21:08:56tdlfbx:I don't particularly like this idea. But it's a way to make there be something "at stake".
21:09:21justanotheruser:tdlfbx: https://download.wpsoftware.net/bitcoin/pos.pdf
21:09:38tdlfbx:Well your trade is into a particular fork. Your coins won't exist on other forks.
21:10:03tdlfbx:I've read it.
21:10:59tdlfbx:The point is that bitcoin makes miners expend external resources. PoS fails because the resources are internal (among other reasons...).
21:11:32tdlfbx:I'm just proposing to make that spent external resource be the external assets traded into the chain.
21:34:32andytoshi:tdlfbx: note that the blocks are supposed to commit to transactions ... so you have bidirectional commitments and there might be some fatal flaw in the details of that
21:35:13andytoshi:tdlfbx: other things to consider are "why are people incentivized to share the same history?" can you rate-throttle the number of histories to give everyone a chance to catch up? what happens in case of reorgs?
21:35:55andytoshi:these aren't fatal problems, but i recommend you try to write this up in some detail to see if it's workable
21:36:02tdlfbx:@andytoshi thanks, lots to think about. It's just an idea at this point.

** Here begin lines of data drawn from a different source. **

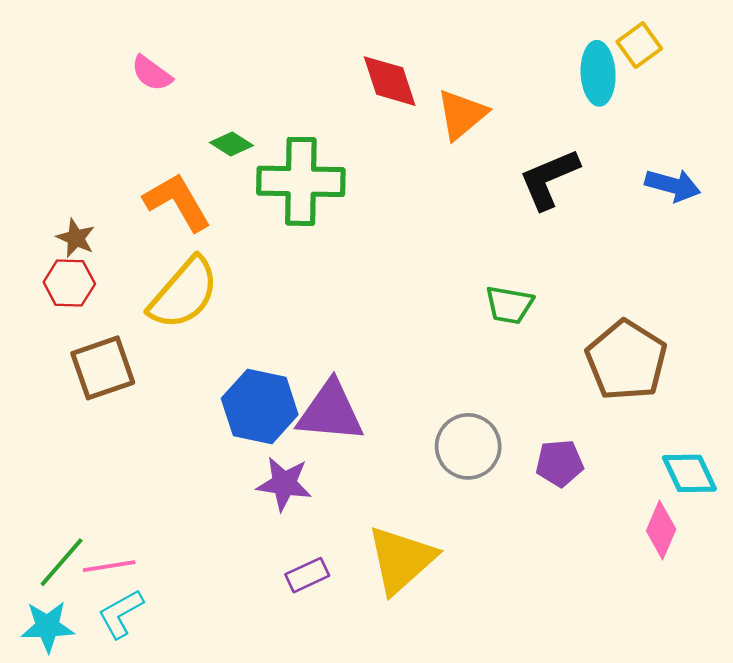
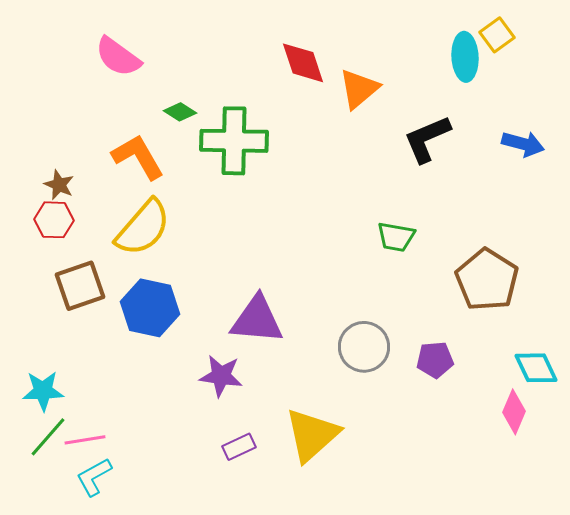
pink semicircle: (152, 73) -> (118, 57), size x1.4
blue hexagon: (260, 407) -> (150, 308), moved
cyan star: (47, 627) -> (43, 391), moved

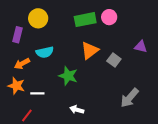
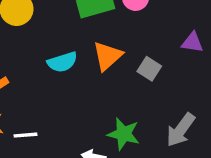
cyan semicircle: (45, 52) -> (62, 62), moved
green star: (68, 76) -> (124, 134), moved

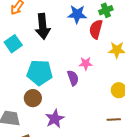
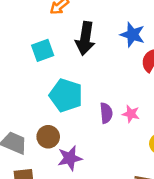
pink star: (86, 64) -> (131, 114), moved
brown circle: (33, 98) -> (48, 137), moved

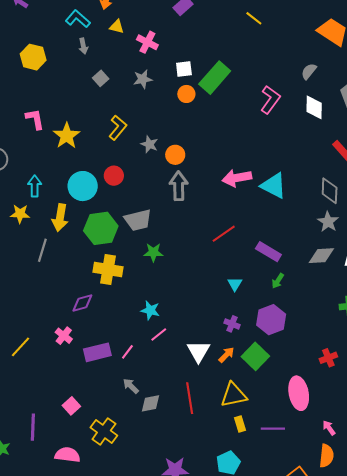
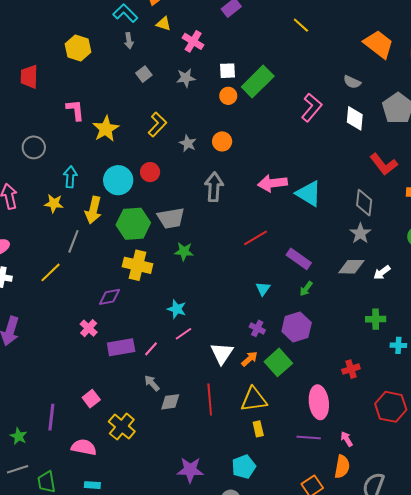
gray semicircle: (309, 71) -> (352, 82), turned -108
orange circle: (175, 155) -> (222, 141), moved
yellow line: (21, 347) -> (51, 272), moved
purple line: (273, 429) -> (309, 438), moved

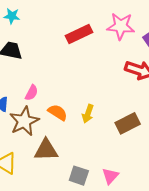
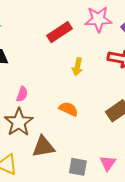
orange semicircle: (58, 112) -> (68, 109), moved
yellow arrow: (88, 114) -> (77, 67), moved

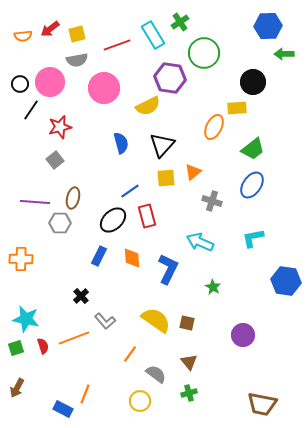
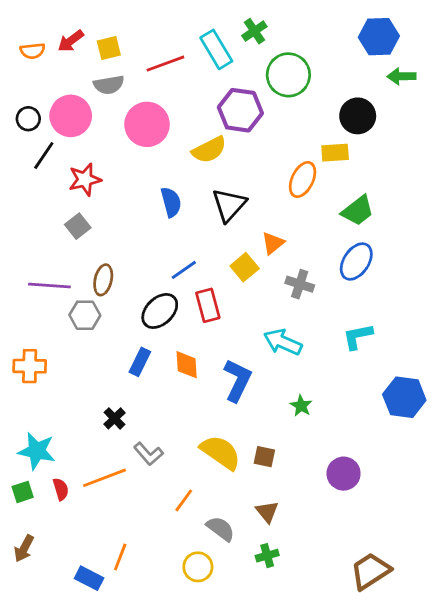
yellow square: (166, 178) -> (245, 267), moved, turned -36
brown trapezoid: (262, 404) -> (370, 571), turned 136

21:36:32tdlfbx:I've been disappointed that the atomic-cross-chain trading seems to be stalled. (which would be required for this)

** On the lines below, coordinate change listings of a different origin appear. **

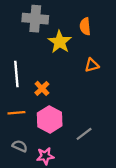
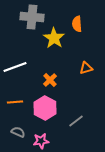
orange triangle: (92, 65) -> (86, 68), moved
white line: (16, 74) -> (15, 67), turned 75
orange cross: (42, 88) -> (50, 80), moved

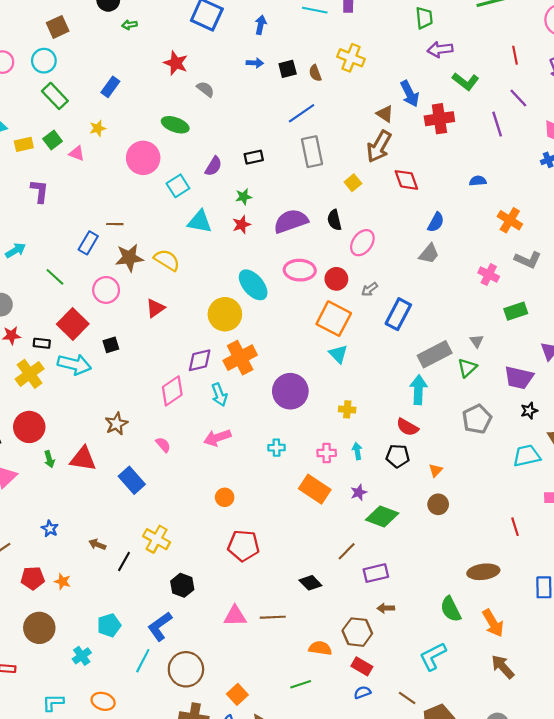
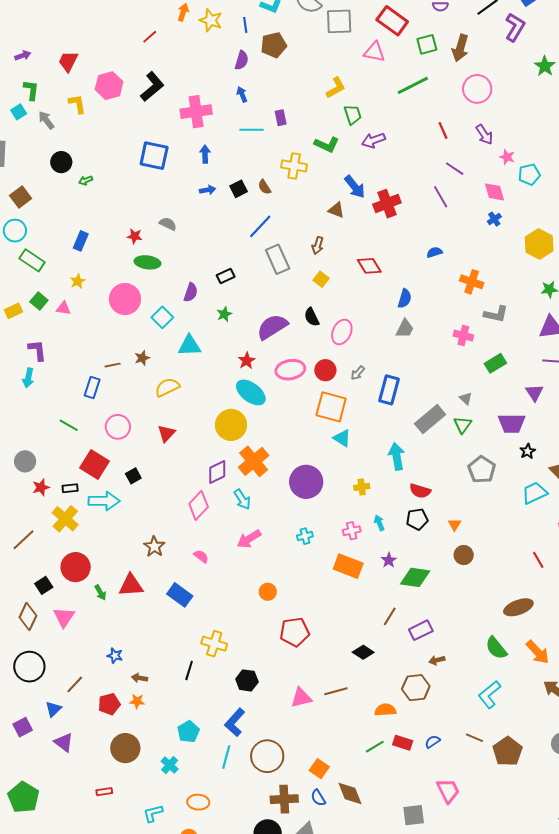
red star: (176, 63) -> (135, 236), moved, size x0.7
green L-shape: (466, 81) -> (327, 145), moved
brown arrow: (379, 147) -> (318, 245), moved, size x0.6
red star: (242, 225) -> (247, 361), moved
cyan arrow: (16, 250) -> (28, 378), moved, turned 144
brown star: (129, 258) -> (142, 358), moved, size x0.6
yellow semicircle: (167, 260) -> (167, 387), turned -45
cyan arrow: (418, 390) -> (397, 456), moved
brown arrow: (97, 544) -> (139, 678), moved
red rectangle: (362, 666) -> (403, 743), moved

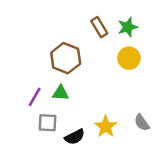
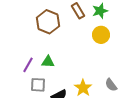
brown hexagon: (66, 58) -> (48, 22), moved

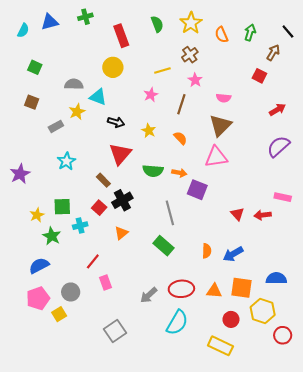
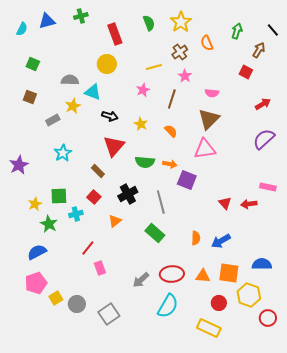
orange semicircle: (221, 35) -> (207, 43), moved
black cross: (122, 200) -> (128, 194), moved
gray circle: (71, 292) -> (77, 304), moved

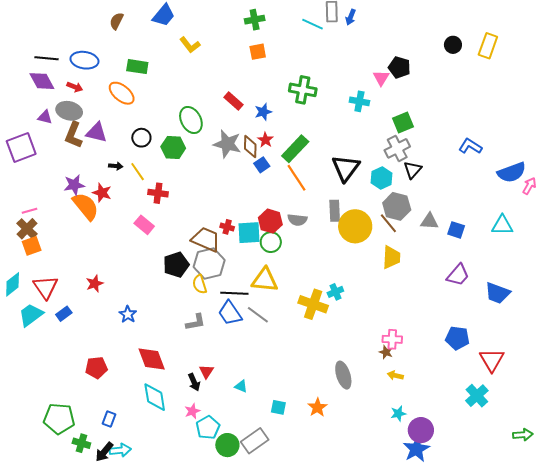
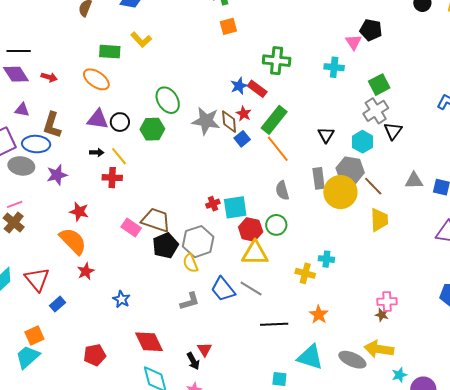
yellow L-shape: (190, 45) -> (141, 40), moved
blue ellipse: (84, 60) -> (36, 144), moved
red rectangle: (233, 101) -> (257, 89), moved
gray ellipse: (69, 111) -> (21, 166), moved
purple triangle: (97, 133) -> (98, 119), moved
black triangle: (346, 168) -> (326, 135), size x0.6
red star: (102, 193) -> (79, 212), moved
red cross: (158, 193) -> (112, 178), moved
orange semicircle: (86, 206) -> (73, 241), moved
gray hexagon: (397, 206) -> (350, 170), moved
gray semicircle: (297, 220) -> (282, 191), turned 72
red hexagon: (270, 221) -> (251, 229), moved
pink rectangle: (144, 225) -> (131, 228), moved
red cross: (227, 227) -> (213, 204), turned -32
brown trapezoid: (206, 239) -> (156, 220), moved
green circle: (271, 242) -> (276, 225), moved
orange square: (32, 246) -> (34, 335), moved
cyan cross: (335, 292) -> (326, 259), turned 35
black line: (234, 293) -> (274, 324), moved
yellow cross: (313, 304) -> (305, 273), size x0.7
cyan trapezoid: (31, 315) -> (28, 357), moved
gray ellipse: (343, 375) -> (352, 360), moved, turned -44
yellow arrow: (395, 375) -> (379, 349), moved, size x1.8
cyan triangle: (241, 386) -> (310, 357), moved, size x2.0
orange star: (317, 407) -> (319, 315), moved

21:36:41tdlfbx:Despite the sidechains paper talking about it.
21:38:07andytoshi:tdlfbx: fwiw we don't know that it's impossible to do cross-chain swaps without needing bip62
21:38:26andytoshi:sorry, triple-negative ... i mean "it is an interesting problem to try and do swaps in a malleability-proof way"
21:38:29tdlfbx:There's a triple negative in that s...
21:38:32andytoshi::P
21:40:25andytoshi:the other problems of e.g. peer discovery and UI are things that are useful beyond cross-chain swaps, so those would also be great to investigate
21:41:05andytoshi:right now i am slowly defrosting my rust code to start work on wizards-wallet again, plus i have two research projects to do (one wizardly, one for school), so i have no time :(
21:42:09tdlfbx:Yes there are 1000 reasons I want to do cross-chain swaps, and i'm disappointed that they don't seem to be forthcoming.